Заметь, как он хватает воздух ртом!..
Он дышит, как все шепчутся, на ладан...
И дышит-то, прикинь, с большим трудом!..[99]
– Может, и впрямь лекаря, государь? – взволнованно спросил я у Бориса Федоровича.
– Там, в моей Думной, питье стоит,– отмахнулся он.– Уж как-нибудь добреду.
Думная келья имела низенький вход, где даже царю, имевшему рост полтора метра с небольшим гаком, пришлось нагибаться. Само помещение тоже не очень походило на светлицы царского дворца, скорее и впрямь на келью. Простые бревенчатые стены, да и все прочее не носило ни малейшего отпечатка роскоши. Разве что серебряные подсвечники, стоящие на грубо сколоченном столе, и тяжелые даже на вид, вот и все богатство.

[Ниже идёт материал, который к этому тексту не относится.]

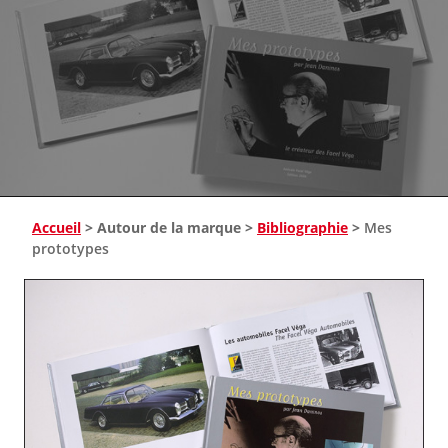
Accueil
>
Autour de la marque
>
Bibliographie
>
Mes
prototypes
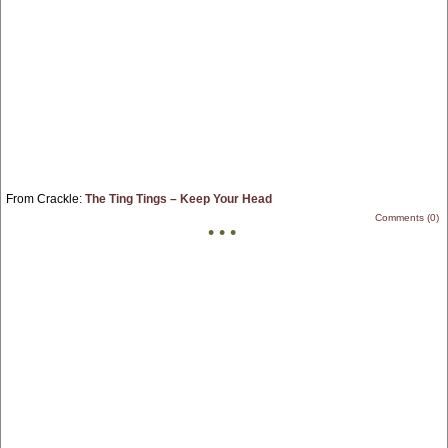
From Crackle:
The Ting Tings – Keep Your Head
Comments (0)
• • •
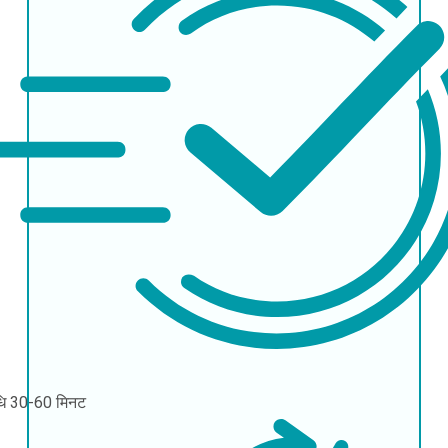
धि
30-60 मिनट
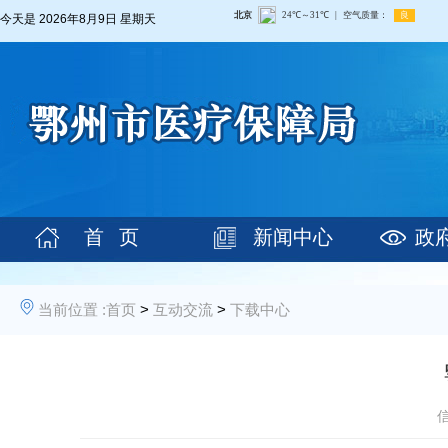
今天是
2026年8月9日 星期天
首 页
新闻中心
政
当前位置 :
首页
>
互动交流
>
下载中心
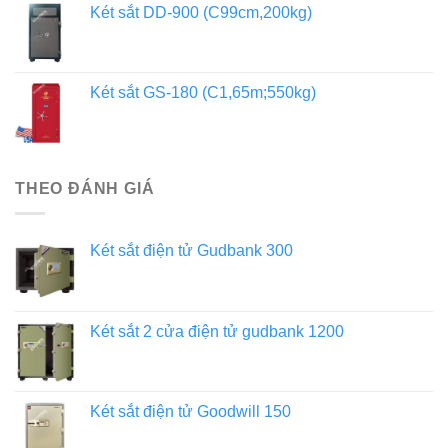
Két sắt DD-900 (C99cm,200kg)
Két sắt GS-180 (C1,65m;550kg)
THEO ĐÁNH GIÁ
Két sắt điện tử Gudbank 300
Két sắt 2 cửa điện tử gudbank 1200
Két sắt điện tử Goodwill 150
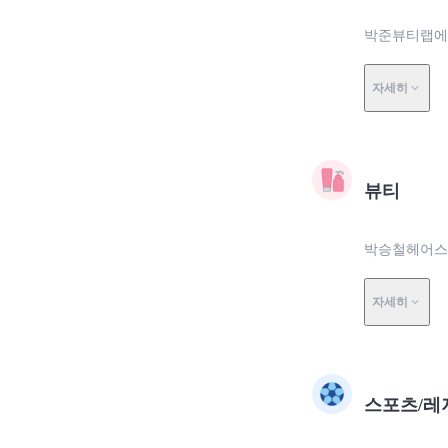
박준뷰티랩에서
자세히
뷰티
박승철헤어스
자세히
스포츠/레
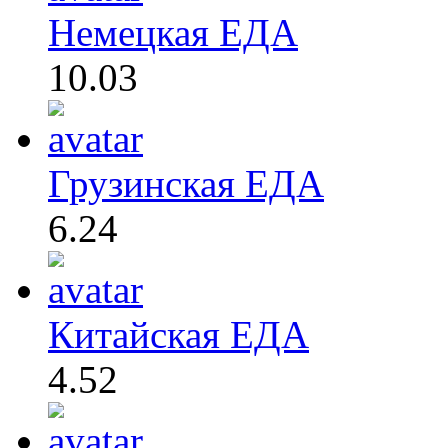
Немецкая ЕДА
10.03
Грузинская ЕДА
6.24
Китайская ЕДА
4.52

Единственный обитатель комнаты тоже не был похож на какого-нибудь особо доверенного советника из числа высшей знати. Во-первых, самая что ни на есть простая одежда, а во-вторых – возраст. По летам он не годился даже в царские рынды: в десять – двенадцать годков топорик, пусть и декоративный, часами на плече не удержишь. Да никто бы его туда и не взял, этого альбиноса, у которого белыми были не только волосы, но и брови с ресницами.
Зато в его светло-голубых глазах засветилась такая щенячья радость при виде Бориса Федоровича, что я невольно улыбнулся.
– Ах ты, воробышек,– певуче произнес царь и, ласково потрепав мальчишечьи вихры, повернулся ко мне.– Вот так я и живу.– Он обвел рукой немудреную мебель.– Это мне вроде памяти – с чего начинал я в доме свово стрыя, Димитрия Ивановича, упокой господь его святую душеньку.– И он размашисто перекрестился.